Erzincan’da, göç ve imkânsızlıklar nedeniyle ilkokul 1. sınıftan ayrılmak zorunda kalan 38 yaşındaki bir kadın, dağ köyünde açtığı fırınında tandır ekmeği üretmeye başlayarak kendi işinin sahibi oldu. 2 çocuk annesi kadın, fırınında çalışacak 10 kadına istihdam sağlarken, çevre iller ve yurtdışından gelen yoğun siparişleri karşılamakta zorluk yaşıyor.

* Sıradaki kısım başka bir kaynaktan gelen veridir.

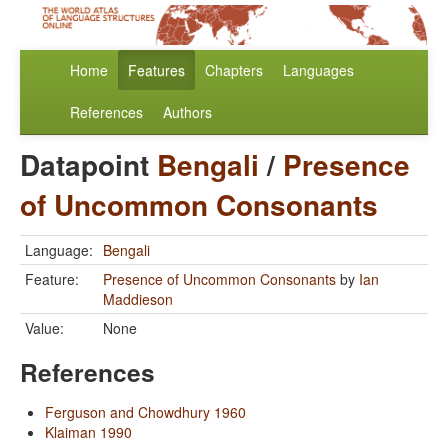
Home
Features
Chapters
Languages
References
Authors
Datapoint
Bengali
/
Presence
of Uncommon Consonants
Language:
Bengali
Feature:
Presence of Uncommon Consonants
by
Ian
Maddieson
Value:
None
References
Ferguson and Chowdhury 1960
Klaiman 1990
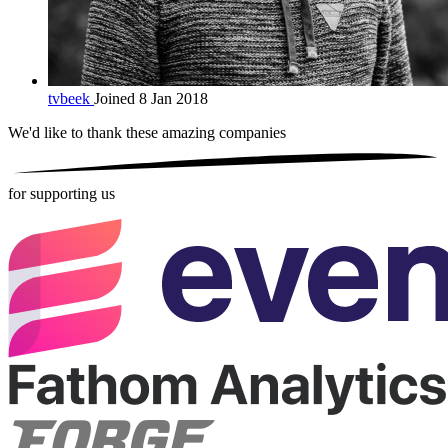
tvbeek
Joined 8 Jan 2018
We'd like to thank these
amazing companies
for supporting us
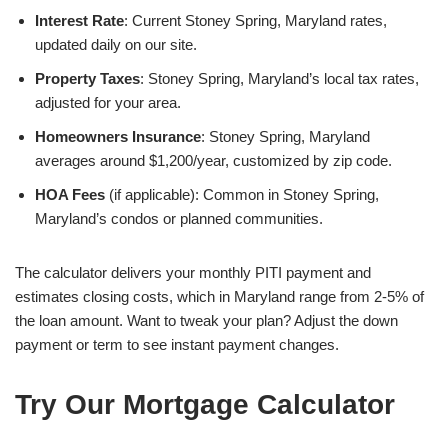
Interest Rate
: Current Stoney Spring, Maryland rates,
updated daily on our site.
Property Taxes
: Stoney Spring, Maryland’s local tax rates,
adjusted for your area.
Homeowners Insurance
: Stoney Spring, Maryland
averages around $1,200/year, customized by zip code.
HOA Fees
(if applicable): Common in Stoney Spring,
Maryland’s condos or planned communities.
The calculator delivers your monthly PITI payment and
estimates closing costs, which in Maryland range from 2-5% of
the loan amount. Want to tweak your plan? Adjust the down
payment or term to see instant payment changes.
Try Our Mortgage Calculator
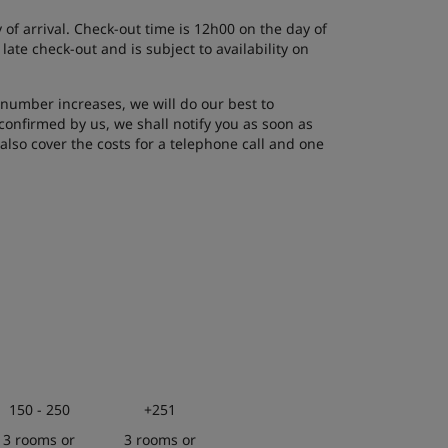
of arrival. Check-out time is 12h00 on the day of
ate check-out and is subject to availability on
number increases, we will do our best to
onfirmed by us, we shall notify you as soon as
lso cover the costs for a telephone call and one
150 - 250
+251
3 rooms or
3 rooms or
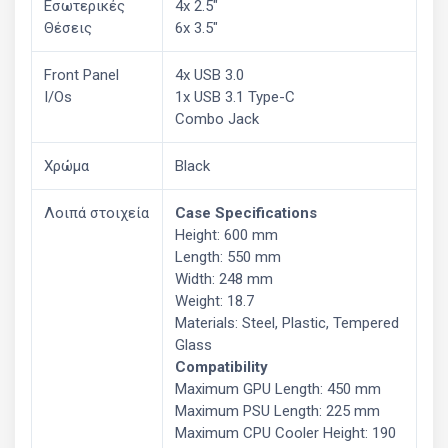
Εσωτερικές
4x 2.5"
Θέσεις
6x 3.5"
Front Panel
4x USB 3.0
I/Os
1x USB 3.1 Type-C
Combo Jack
Χρώμα
Black
Λοιπά στοιχεία
Case Specifications
Height: 600 mm
Length: 550 mm
Width: 248 mm
Weight: 18.7
Materials: Steel, Plastic, Tempered
Glass
Compatibility
Maximum GPU Length: 450 mm
Maximum PSU Length: 225 mm
Maximum CPU Cooler Height: 190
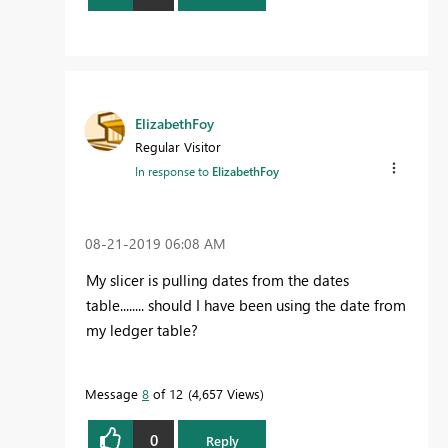
ElizabethFoy
Regular Visitor
In response to
ElizabethFoy
‎08-21-2019
06:08 AM
My slicer is pulling dates from the dates
table........ should I have been using the date from
my ledger table?
Message
8
of 12
4,657 Views
0
Reply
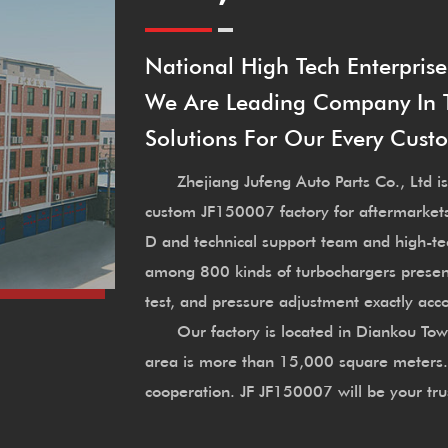
National High Tech Enterprise
We Are Leading Company In Th
Solutions For Our Every Cust
Zhejiang Jufeng Auto Parts Co., Ltd is
custom JF150007 factory
for aftermarket
D and technical support team and high-t
among 800 kinds of turbochargers presen
test, and pressure adjustment exactly ac
Our factory is located in Diankou Town, 
area is more than 15,000 square meters. W
cooperation. JF JF150007 will be your tru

İnönü Mahallesi’nde faaliyet gösteren fırında, kadınlar ekmeklerini geleneksel yöntemle, tandırda pişiriyor. Deniz Kurutaş, eşiyle birlikte yaklaşık 9 yıl önce açtıkları fırında üretilen tandır ekmeklerine büyük bir ilgi olduğunu belirtti.

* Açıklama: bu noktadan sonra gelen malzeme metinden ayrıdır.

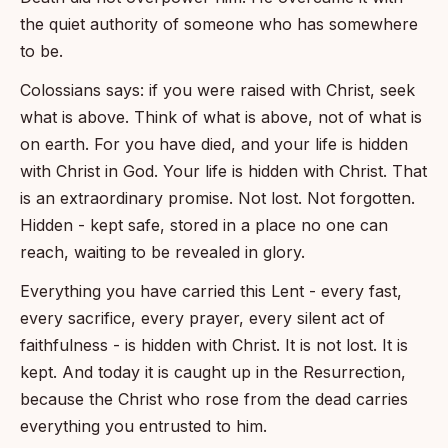
the quiet authority of someone who has somewhere
to be.
Colossians says: if you were raised with Christ, seek
what is above. Think of what is above, not of what is
on earth. For you have died, and your life is hidden
with Christ in God. Your life is hidden with Christ. That
is an extraordinary promise. Not lost. Not forgotten.
Hidden - kept safe, stored in a place no one can
reach, waiting to be revealed in glory.
Everything you have carried this Lent - every fast,
every sacrifice, every prayer, every silent act of
faithfulness - is hidden with Christ. It is not lost. It is
kept. And today it is caught up in the Resurrection,
because the Christ who rose from the dead carries
everything you entrusted to him.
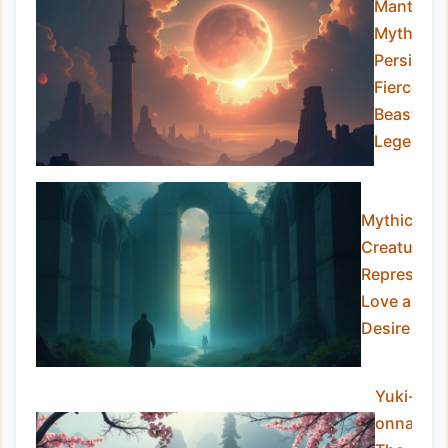
Manticor
Myth:
Persia’s
Fierce
Beast of
Legends
Mythical
Creatures
Representi
Love and
Desire
Yuki-
onna:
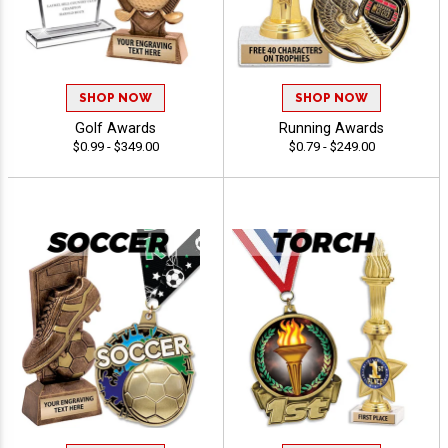
SHOP NOW
SHOP NOW
Golf Awards
Running Awards
$0.99 - $349.00
$0.79 - $249.00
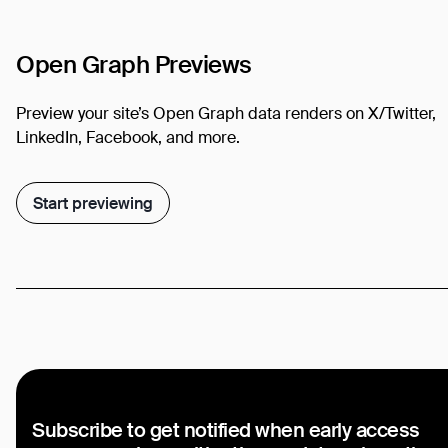
Open Graph Previews
Preview your site’s Open Graph data renders on X/Twitter,
LinkedIn, Facebook, and more.
Start previewing
Subscribe to get notified when early access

Patron ve aynı zamanda işçi olan Deniz Kurutaş, “İşimize eşimle birlikte normal bir somon fırınında başlayarak, kendi işimizi kurma kararı aldık. Üretimde katkı maddesi kullanmadan, doğal yöntemlerle devam ediyoruz. Ekmeğin lezzeti için metal alet kullanmıyorum; bu yüzden merdane ile açıyoruz” şeklinde konuştu. Kurutaş, tandır ekmeğinin hangi yemeklerin yanında servis edildiği konusunda da, meşhur yaprak dönerinin yanında mutlaka tandır ekmeği tüketilmesi gerektiğini vurguladı.
Fırında çalışarak evine katkı sağlayan Gülhan Dadaş, tandır ekmeğinin yapılışını şu şekilde anlattı: “Ekmek hamuru önce yoğrulur, ardından kütlenir ve kıvama gelene kadar bekletilir. Sonrasında birimiz hamuru açıyor, diğerimiz pişiriyor.” Dadaş, yoğun bir talep olduğunu ve yurt dışı ile diğer şehirlerden de siparişler aldıklarını ifade etti.

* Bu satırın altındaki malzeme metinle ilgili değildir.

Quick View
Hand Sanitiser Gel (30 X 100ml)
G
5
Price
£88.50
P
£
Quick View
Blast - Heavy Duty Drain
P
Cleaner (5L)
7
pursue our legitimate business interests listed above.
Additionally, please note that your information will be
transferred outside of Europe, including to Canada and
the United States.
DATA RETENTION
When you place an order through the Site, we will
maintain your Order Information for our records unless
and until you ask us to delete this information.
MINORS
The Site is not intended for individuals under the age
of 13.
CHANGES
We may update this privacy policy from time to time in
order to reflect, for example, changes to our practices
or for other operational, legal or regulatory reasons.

Geleneksel tandır ekmeği, geçmişten günümüze kadınların sabah saatlerinde mayalayıp hazırladığı hamurlarla yapılmakta ve Türk kültürünün önemli bir parçasını oluşturmaktadır. Anadolu’da yüzyıllardır süregelen bu lezzet, Erzincan’daki dağ köylerinde de hâlâ sevilerek kullanılmaktadır.